### WHAT YOU SHOULD DO
Verbatim, and with nothing else, reproduce the data below from its first line through the line containing "Rimani aggiornato! Ricevi le ultime notizie".

### DATA FOR THIS EXERCISE
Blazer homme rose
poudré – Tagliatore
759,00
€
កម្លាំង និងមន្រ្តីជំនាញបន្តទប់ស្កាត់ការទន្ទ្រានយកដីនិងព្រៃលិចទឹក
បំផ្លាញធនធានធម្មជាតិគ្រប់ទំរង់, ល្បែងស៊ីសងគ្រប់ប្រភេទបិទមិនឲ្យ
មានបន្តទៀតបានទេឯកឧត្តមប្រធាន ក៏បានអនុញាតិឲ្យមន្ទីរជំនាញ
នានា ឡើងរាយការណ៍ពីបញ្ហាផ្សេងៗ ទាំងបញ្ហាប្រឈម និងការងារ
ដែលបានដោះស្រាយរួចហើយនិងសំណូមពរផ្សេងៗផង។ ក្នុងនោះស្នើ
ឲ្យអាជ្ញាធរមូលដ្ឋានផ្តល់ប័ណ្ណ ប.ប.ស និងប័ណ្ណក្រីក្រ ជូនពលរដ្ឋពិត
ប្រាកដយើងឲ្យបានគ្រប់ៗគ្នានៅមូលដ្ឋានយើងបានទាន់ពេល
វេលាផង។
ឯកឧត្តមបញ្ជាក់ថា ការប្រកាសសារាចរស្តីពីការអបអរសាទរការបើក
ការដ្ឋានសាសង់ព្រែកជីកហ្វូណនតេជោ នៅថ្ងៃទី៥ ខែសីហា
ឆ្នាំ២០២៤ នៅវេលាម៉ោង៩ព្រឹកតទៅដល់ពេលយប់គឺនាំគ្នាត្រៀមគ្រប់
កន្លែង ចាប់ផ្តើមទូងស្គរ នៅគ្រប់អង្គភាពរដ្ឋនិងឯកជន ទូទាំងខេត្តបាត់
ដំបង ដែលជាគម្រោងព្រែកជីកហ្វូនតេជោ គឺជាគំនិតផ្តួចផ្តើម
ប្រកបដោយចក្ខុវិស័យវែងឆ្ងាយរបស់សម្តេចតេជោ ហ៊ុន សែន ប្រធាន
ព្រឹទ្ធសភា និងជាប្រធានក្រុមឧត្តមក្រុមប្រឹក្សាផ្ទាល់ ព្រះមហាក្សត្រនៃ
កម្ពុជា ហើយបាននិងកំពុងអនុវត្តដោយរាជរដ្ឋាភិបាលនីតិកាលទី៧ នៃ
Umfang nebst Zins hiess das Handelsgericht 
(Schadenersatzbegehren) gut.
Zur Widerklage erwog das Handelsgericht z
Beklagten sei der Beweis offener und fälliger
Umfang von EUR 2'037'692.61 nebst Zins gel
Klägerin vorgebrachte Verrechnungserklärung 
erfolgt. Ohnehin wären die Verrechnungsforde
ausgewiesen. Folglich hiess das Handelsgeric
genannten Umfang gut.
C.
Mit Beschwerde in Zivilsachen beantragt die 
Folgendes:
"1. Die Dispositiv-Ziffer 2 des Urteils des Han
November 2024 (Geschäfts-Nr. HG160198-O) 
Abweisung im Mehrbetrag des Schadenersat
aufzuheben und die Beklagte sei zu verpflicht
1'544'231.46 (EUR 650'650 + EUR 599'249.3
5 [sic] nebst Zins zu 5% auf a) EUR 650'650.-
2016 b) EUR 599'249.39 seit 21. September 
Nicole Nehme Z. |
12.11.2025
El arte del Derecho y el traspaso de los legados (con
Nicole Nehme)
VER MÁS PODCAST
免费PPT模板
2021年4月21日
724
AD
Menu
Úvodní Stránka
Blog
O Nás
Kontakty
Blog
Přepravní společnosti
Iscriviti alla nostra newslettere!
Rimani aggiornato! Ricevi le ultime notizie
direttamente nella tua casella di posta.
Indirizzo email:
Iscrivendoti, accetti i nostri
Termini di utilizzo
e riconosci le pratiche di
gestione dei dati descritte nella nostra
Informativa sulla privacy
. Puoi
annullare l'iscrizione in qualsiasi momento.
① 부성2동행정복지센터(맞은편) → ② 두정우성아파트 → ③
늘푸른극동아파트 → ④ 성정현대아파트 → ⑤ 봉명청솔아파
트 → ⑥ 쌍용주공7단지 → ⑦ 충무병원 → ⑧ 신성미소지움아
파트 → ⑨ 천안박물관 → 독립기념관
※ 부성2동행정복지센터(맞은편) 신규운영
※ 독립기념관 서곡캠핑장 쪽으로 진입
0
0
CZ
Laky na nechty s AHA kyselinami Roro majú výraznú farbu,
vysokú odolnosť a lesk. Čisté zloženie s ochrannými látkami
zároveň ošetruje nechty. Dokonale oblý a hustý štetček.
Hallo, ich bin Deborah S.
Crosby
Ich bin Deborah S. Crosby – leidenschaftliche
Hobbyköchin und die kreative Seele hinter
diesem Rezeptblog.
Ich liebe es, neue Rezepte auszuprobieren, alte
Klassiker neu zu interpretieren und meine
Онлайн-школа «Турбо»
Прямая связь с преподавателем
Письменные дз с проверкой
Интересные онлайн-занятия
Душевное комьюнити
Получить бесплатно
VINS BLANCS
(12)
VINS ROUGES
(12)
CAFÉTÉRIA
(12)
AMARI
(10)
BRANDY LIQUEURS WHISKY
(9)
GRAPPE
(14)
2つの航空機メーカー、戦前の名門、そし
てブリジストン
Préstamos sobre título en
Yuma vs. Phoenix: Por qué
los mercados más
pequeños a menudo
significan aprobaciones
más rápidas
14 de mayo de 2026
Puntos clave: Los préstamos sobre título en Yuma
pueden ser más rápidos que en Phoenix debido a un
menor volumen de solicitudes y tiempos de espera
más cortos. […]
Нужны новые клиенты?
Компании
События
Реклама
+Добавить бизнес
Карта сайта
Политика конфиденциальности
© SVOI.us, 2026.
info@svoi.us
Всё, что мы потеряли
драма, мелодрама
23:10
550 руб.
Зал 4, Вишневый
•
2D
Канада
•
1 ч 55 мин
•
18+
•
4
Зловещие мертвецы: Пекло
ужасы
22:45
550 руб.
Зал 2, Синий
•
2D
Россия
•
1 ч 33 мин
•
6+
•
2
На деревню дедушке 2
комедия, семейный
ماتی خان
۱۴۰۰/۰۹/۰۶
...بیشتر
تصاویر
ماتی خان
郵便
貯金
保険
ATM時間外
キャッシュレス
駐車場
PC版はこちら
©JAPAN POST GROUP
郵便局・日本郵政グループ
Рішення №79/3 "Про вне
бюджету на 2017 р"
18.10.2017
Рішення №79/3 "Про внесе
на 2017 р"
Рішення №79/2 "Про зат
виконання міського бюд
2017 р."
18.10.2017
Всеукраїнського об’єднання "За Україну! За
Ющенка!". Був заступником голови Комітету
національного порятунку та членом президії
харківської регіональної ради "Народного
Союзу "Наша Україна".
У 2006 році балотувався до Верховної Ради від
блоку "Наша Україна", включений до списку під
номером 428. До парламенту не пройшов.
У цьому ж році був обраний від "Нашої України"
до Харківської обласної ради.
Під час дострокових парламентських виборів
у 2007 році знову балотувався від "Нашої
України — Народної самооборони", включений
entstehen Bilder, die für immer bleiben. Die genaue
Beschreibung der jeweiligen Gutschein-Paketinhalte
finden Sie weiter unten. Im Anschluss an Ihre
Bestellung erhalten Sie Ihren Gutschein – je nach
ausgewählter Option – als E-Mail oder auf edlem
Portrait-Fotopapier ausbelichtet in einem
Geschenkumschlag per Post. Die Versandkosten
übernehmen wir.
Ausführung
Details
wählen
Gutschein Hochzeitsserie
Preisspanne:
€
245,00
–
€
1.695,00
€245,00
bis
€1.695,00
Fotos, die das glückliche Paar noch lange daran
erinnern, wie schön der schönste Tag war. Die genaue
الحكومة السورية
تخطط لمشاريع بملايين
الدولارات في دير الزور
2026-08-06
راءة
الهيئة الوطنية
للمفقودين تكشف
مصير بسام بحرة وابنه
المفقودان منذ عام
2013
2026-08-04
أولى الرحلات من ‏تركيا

### RESULT FOR THIS EXERCISE
Blazer homme rose
poudré – Tagliatore
759,00
€
កម្លាំង និងមន្រ្តីជំនាញបន្តទប់ស្កាត់ការទន្ទ្រានយកដីនិងព្រៃលិចទឹក
បំផ្លាញធនធានធម្មជាតិគ្រប់ទំរង់, ល្បែងស៊ីសងគ្រប់ប្រភេទបិទមិនឲ្យ
មានបន្តទៀតបានទេឯកឧត្តមប្រធាន ក៏បានអនុញាតិឲ្យមន្ទីរជំនាញ
នានា ឡើងរាយការណ៍ពីបញ្ហាផ្សេងៗ ទាំងបញ្ហាប្រឈម និងការងារ
ដែលបានដោះស្រាយរួចហើយនិងសំណូមពរផ្សេងៗផង។ ក្នុងនោះស្នើ
ឲ្យអាជ្ញាធរមូលដ្ឋានផ្តល់ប័ណ្ណ ប.ប.ស និងប័ណ្ណក្រីក្រ ជូនពលរដ្ឋពិត
ប្រាកដយើងឲ្យបានគ្រប់ៗគ្នានៅមូលដ្ឋានយើងបានទាន់ពេល
វេលាផង។
ឯកឧត្តមបញ្ជាក់ថា ការប្រកាសសារាចរស្តីពីការអបអរសាទរការបើក
ការដ្ឋានសាសង់ព្រែកជីកហ្វូណនតេជោ នៅថ្ងៃទី៥ ខែសីហា
ឆ្នាំ២០២៤ នៅវេលាម៉ោង៩ព្រឹកតទៅដល់ពេលយប់គឺនាំគ្នាត្រៀមគ្រប់
កន្លែង ចាប់ផ្តើមទូងស្គរ នៅគ្រប់អង្គភាពរដ្ឋនិងឯកជន ទូទាំងខេត្តបាត់
ដំបង ដែលជាគម្រោងព្រែកជីកហ្វូនតេជោ គឺជាគំនិតផ្តួចផ្តើម
ប្រកបដោយចក្ខុវិស័យវែងឆ្ងាយរបស់សម្តេចតេជោ ហ៊ុន សែន ប្រធាន
ព្រឹទ្ធសភា និងជាប្រធានក្រុមឧត្តមក្រុមប្រឹក្សាផ្ទាល់ ព្រះមហាក្សត្រនៃ
កម្ពុជា ហើយបាននិងកំពុងអនុវត្តដោយរាជរដ្ឋាភិបាលនីតិកាលទី៧ នៃ
Umfang nebst Zins hiess das Handelsgericht 
(Schadenersatzbegehren) gut.
Zur Widerklage erwog das Handelsgericht z
Beklagten sei der Beweis offener und fälliger
Umfang von EUR 2'037'692.61 nebst Zins gel
Klägerin vorgebrachte Verrechnungserklärung 
erfolgt. Ohnehin wären die Verrechnungsforde
ausgewiesen. Folglich hiess das Handelsgeric
genannten Umfang gut.
C.
Mit Beschwerde in Zivilsachen beantragt die 
Folgendes:
"1. Die Dispositiv-Ziffer 2 des Urteils des Han
November 2024 (Geschäfts-Nr. HG160198-O) 
Abweisung im Mehrbetrag des Schadenersat
aufzuheben und die Beklagte sei zu verpflicht
1'544'231.46 (EUR 650'650 + EUR 599'249.3
5 [sic] nebst Zins zu 5% auf a) EUR 650'650.-
2016 b) EUR 599'249.39 seit 21. September 
Nicole Nehme Z. |
12.11.2025
El arte del Derecho y el traspaso de los legados (con
Nicole Nehme)
VER MÁS PODCAST
免费PPT模板
2021年4月21日
724
AD
Menu
Úvodní Stránka
Blog
O Nás
Kontakty
Blog
Přepravní společnosti
Iscriviti alla nostra newslettere!
Rimani aggiornato! Ricevi le ultime notizie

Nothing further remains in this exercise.